The first to ask permission to come ashore was Coast Salish master carver Carey Newman, 32, designer of the Cowichan Spirit Pole.

A spectacle not seen on Vancouver Island for at least a century brought thousands of spectators pouring into Cowichan Bay.
To drumbeats, cheers, traditional songs — and emotional displays from those lining the shore — 106 ocean-going canoes glided into the bay for the conclusion of Tribal Journeys 2008.

The three-metre-long western red cedar story pole had been transported to 51 B.C. communities over 95 days.
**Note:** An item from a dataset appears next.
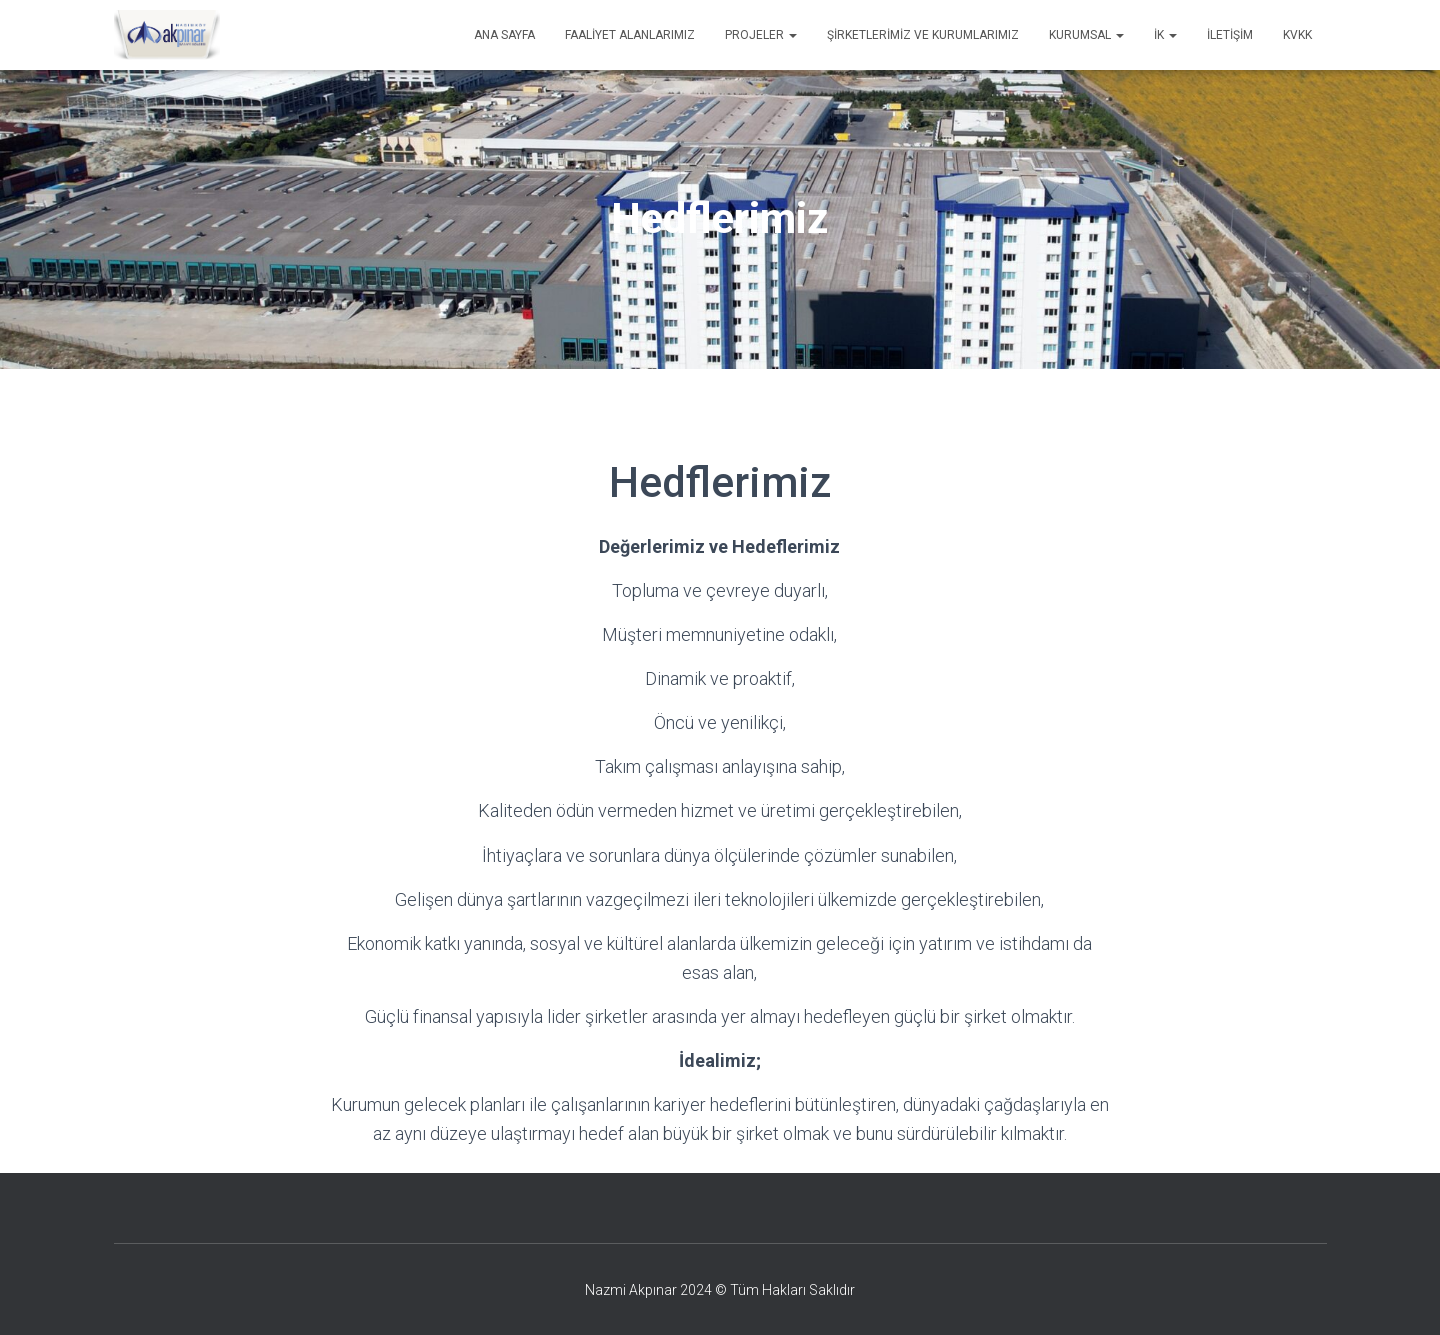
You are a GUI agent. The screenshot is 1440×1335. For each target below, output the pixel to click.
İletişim (1230, 35)
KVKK (1297, 35)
More than 10,000 people helped carve Newman’s design, which begins with a frog at the bottom, then four salmon swimming in a river, with a wolf above, and finally topped by an eagle with folded wings.
The full story of the pole will be revealed Sunday at the opening ceremonies of the North American Indigenous Games being held on Cowichan territory in nearby Duncan, B.C.

“I think of the woman who carved on her 100th birthday, of the mothers carving for their unborn children, of the thousands who helped carve it into a story,” said Newman.

The log is a gift from the Squamish First Nation, which salvaged it from Vancouver’s Stanley Park after a devastating storm several years ago.
Newman had to wipe tears away as he reminisced about the 95 days the pole spent on the road.

“This pole is called Victory of Spirit, and I feel like this tour was a victory of the spirits,” he said.

Meanwhile, on the nearby beach, canoe after canoe continued to arrive from all points of the compass.